Consider these guidelines as part of your organization’s cloud initiatives:
- Plan and prioritize the migration. A lift-and-shift approach may not be the most efficient approach. Consider rearchitecting, where necessary, so that what you move is suited to your cloud environment as well as possible. A cloud migration technical assessment can help pinpoint where rearchitecting is appropriate; it can help prioritize which applications should be migrated when.
- Understand application dependencies. Map the relationships between the applications (including customer-facing apps or applications with shared reporting, for example) that tap into your data. This helps identify what to migrate, the networking impact, and the dependencies that exist across business services.

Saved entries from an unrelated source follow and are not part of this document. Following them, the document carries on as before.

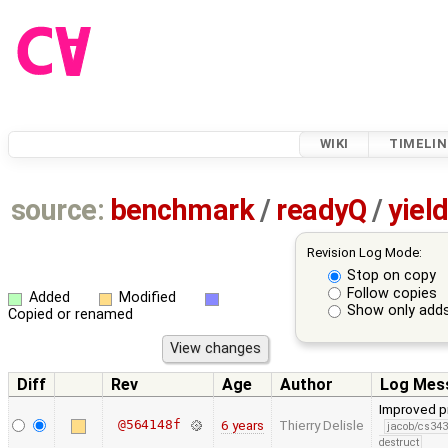
WIKI
TIMELIN
source:
benchmark
/
readyQ
/
yiel
Revision Log Mode:
Stop on copy
Follow copies
Added
Modified
Show only adds
Copied or renamed
Diff
Rev
Age
Author
Log Mes
Improved pr
@564148f
6 years
Thierry Delisle
jacob/cs343
destruct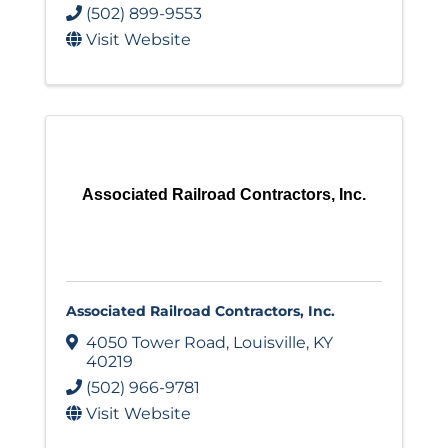
(502) 899-9553
Visit Website
Associated Railroad Contractors, Inc.
Associated Railroad Contractors, Inc.
4050 Tower Road
,
Louisville
,
KY
40219
(502) 966-9781
Visit Website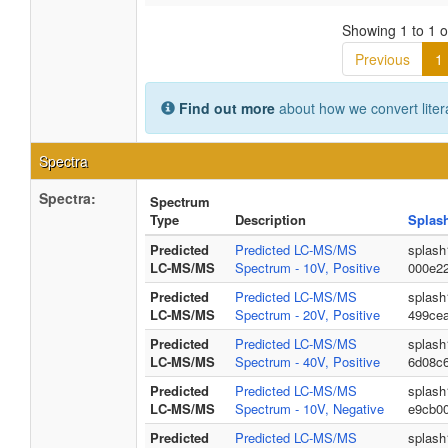
Showing 1 to 1 of
Previous
1
Find out more
about how we convert liter
Spectra
Spectra:
Spectrum
Type
Description
Splas
Predicted
Predicted LC-MS/MS
splash
LC-MS/MS
Spectrum - 10V, Positive
000e2
Predicted
Predicted LC-MS/MS
splash
LC-MS/MS
Spectrum - 20V, Positive
499ce
Predicted
Predicted LC-MS/MS
splash
LC-MS/MS
Spectrum - 40V, Positive
6d08c
Predicted
Predicted LC-MS/MS
splash
LC-MS/MS
Spectrum - 10V, Negative
e9cb0
Predicted
Predicted LC-MS/MS
splash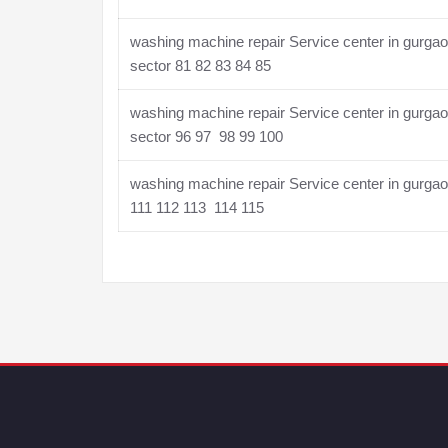
washing machine repair Service center in gurga
sector 81 82 83 84 85
washing machine repair Service center in gurga
sector 96 97 98 99 100
washing machine repair Service center in gurga
111 112 113 114 115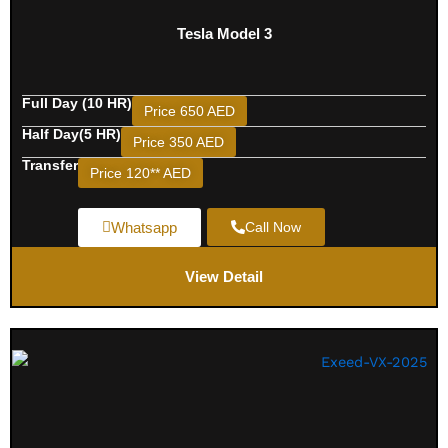
Tesla Model 3
Full Day (10 HR)
Price 650 AED
Half Day(5 HR)
Price 350 AED
Transfer
Price 120** AED
Whatsapp
Call Now
View Detail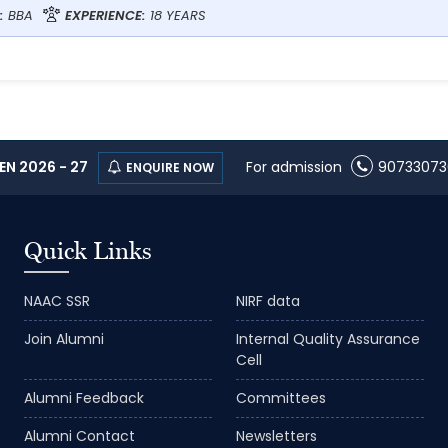
:
BBA
EXPERIENCE:
18 YEARS
N 2026 - 27
For admission
90733073
ENQUIRE NOW
Quick Links
NAAC SSR
NIRF data
Join Alumni
Internal Quality Assurance
Cell
Alumni Feedback
Committees
Alumni Contact
Newsletters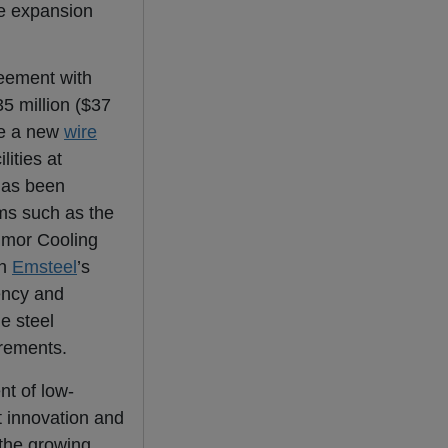
re expansion
eement with
5 million ($37
ce a new
wire
lities at
has been
ms such as the
lmor Cooling
en
Emsteel
’s
ency and
e steel
irements.
nt of low-
t innovation and
 the growing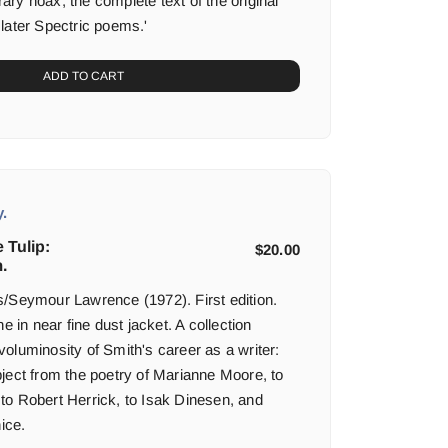
erary hoax, the complete text of the original
later Spectric poems.'
ADD TO CART
.
 Tulip:
$
20.00
.
/Seymour Lawrence (1972). First edition.
e in near fine dust jacket. A collection
oluminosity of Smith's career as a writer:
ject from the poetry of Marianne Moore, to
e, to Robert Herrick, to Isak Dinesen, and
ice.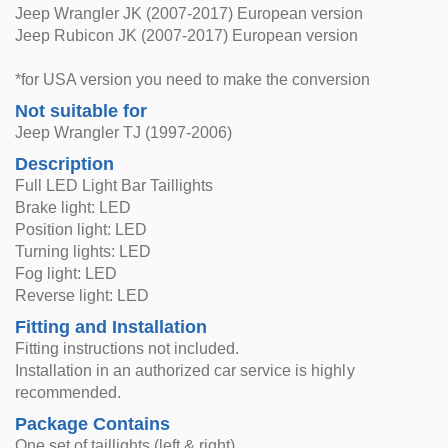
Jeep Wrangler JK (2007-2017) European version
Jeep Rubicon JK (2007-2017) European version
*for USA version you need to make the conversion
Not suitable for
Jeep Wrangler TJ (1997-2006)
Description
Full LED Light Bar Taillights
Brake light: LED
Position light: LED
Turning lights: LED
Fog light: LED
Reverse light: LED
Fitting and Installation
Fitting instructions not included.
Installation in an authorized car service is highly
recommended.
Package Contains
One set of taillights (left & right)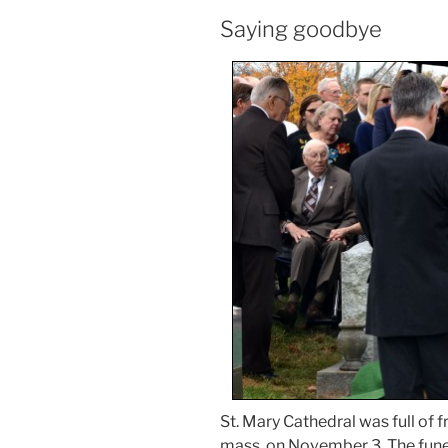
Saying goodbye
St. Mary Cathedral was full of 
mass on November 3. The funer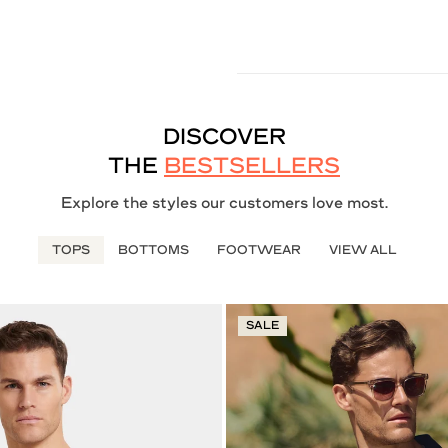
DISCOVER
THE
BESTSELLERS
Explore the styles our customers love most.
TOPS
BOTTOMS
FOOTWEAR
VIEW ALL
SALE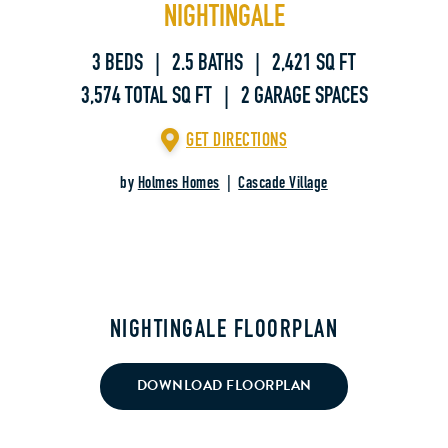
NIGHTINGALE
3 BEDS | 2.5 BATHS | 2,421 SQ FT
3,574 TOTAL SQ FT | 2 GARAGE SPACES
GET DIRECTIONS
by
Holmes Homes
|
Cascade Village
NIGHTINGALE FLOORPLAN
DOWNLOAD FLOORPLAN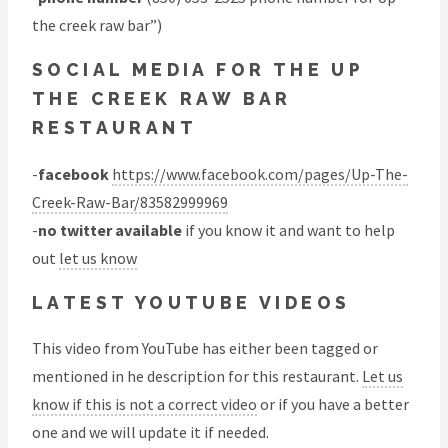
the creek raw bar”)
SOCIAL MEDIA FOR THE UP
THE CREEK RAW BAR
RESTAURANT
-
facebook
https://www.facebook.com/pages/Up-The-
Creek-Raw-Bar/83582999969
-
no twitter available
if you know it and want to help
out
let us know
LATEST YOUTUBE VIDEOS
This video from YouTube has either been tagged or
mentioned in he description for this restaurant.
Let us
know if this is not a correct video
or if you have a better
one and we will update it if needed.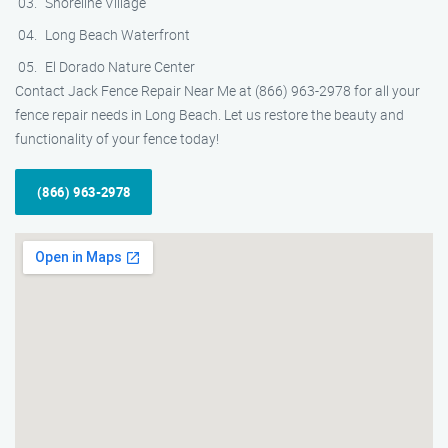
Shoreline Village
Long Beach Waterfront
El Dorado Nature Center
Contact Jack Fence Repair Near Me at (866) 963-2978 for all your
fence repair needs in Long Beach. Let us restore the beauty and
functionality of your fence today!
(866) 963-2978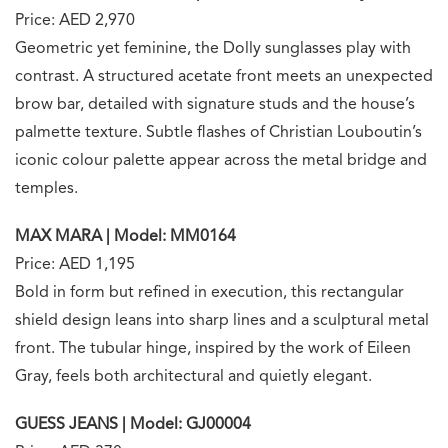
Price: AED 2,970
Geometric yet feminine, the Dolly sunglasses play with
contrast. A structured acetate front meets an unexpected
brow bar, detailed with signature studs and the house’s
palmette texture. Subtle flashes of Christian Louboutin’s
iconic colour palette appear across the metal bridge and
temples.
MAX MARA | Model: MM0164
Price: AED 1,195
Bold in form but refined in execution, this rectangular
shield design leans into sharp lines and a sculptural metal
front. The tubular hinge, inspired by the work of Eileen
Gray, feels both architectural and quietly elegant.
GUESS JEANS | Model: GJ00004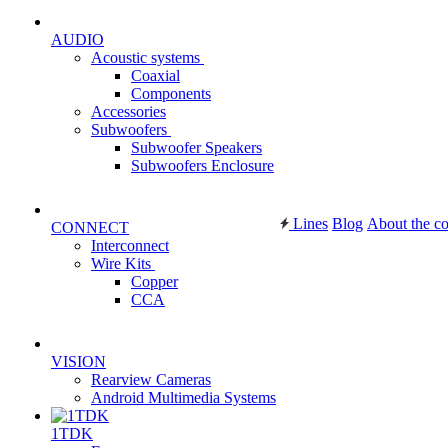
AUDIO
Acoustic systems
Coaxial
Components
Accessories
Subwoofers
Subwoofer Speakers
Subwoofers Enclosure
Lines
Blog
About the c
CONNECT
Interconnect
Wire Kits
Copper
CCA
VISION
Rearview Cameras
Android Multimedia Systems
1TDK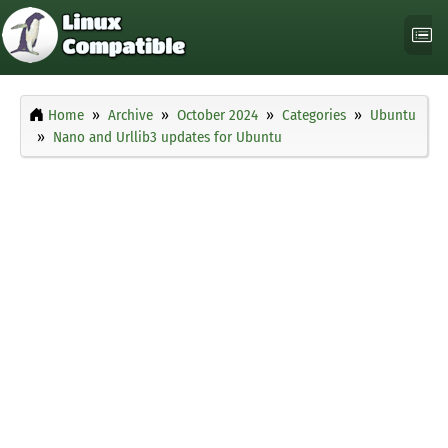
Home
Archive
October 2024
Categories
Ubuntu
Nano and Urllib3 updates for Ubuntu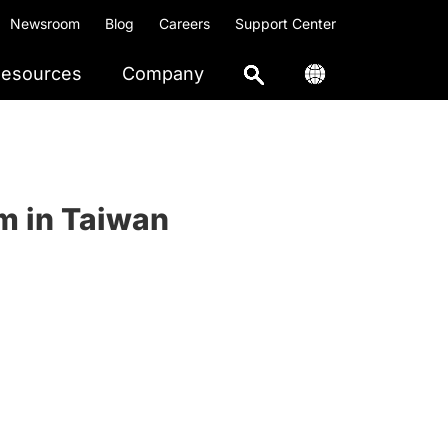
Newsroom
Blog
Careers
Support Center
esources
Company
m in Taiwan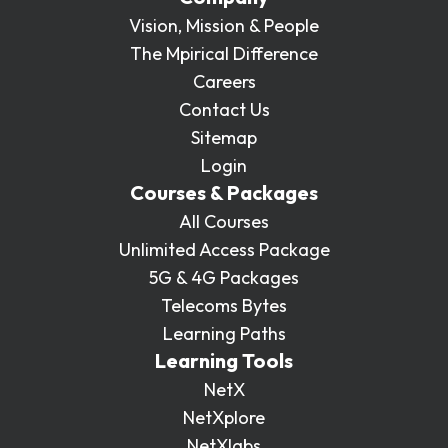
Vision, Mission & People
The Mpirical Difference
Careers
Contact Us
Sitemap
Login
Courses & Packages
All Courses
Unlimited Access Package
5G & 4G Packages
Telecoms Bytes
Learning Paths
Learning Tools
NetX
NetXplore
NetXlabs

- Consider multiple approaches to ongoing cloud cost optimization. There are multiple automated cloud cost optimization policies that can help save money on cloud costs. Begin by identifying ways to get rid of idle resources (such as deprovisioning unused storage or shutting down instances after hours). Multi-cloud management tools can also help rightsize cloud instances, monitor for and eliminate waste (using the lowest-expense clouds and/or regions), and finding the maximum provider discounts available, based on usage and on the various discounts offered by cloud providers such as AWS, Azure, and Google.
Moving to the cloud is a must today for financial services. Struggling to handle cloud initiatives—and expenses—doesn’t need to be part of the equation.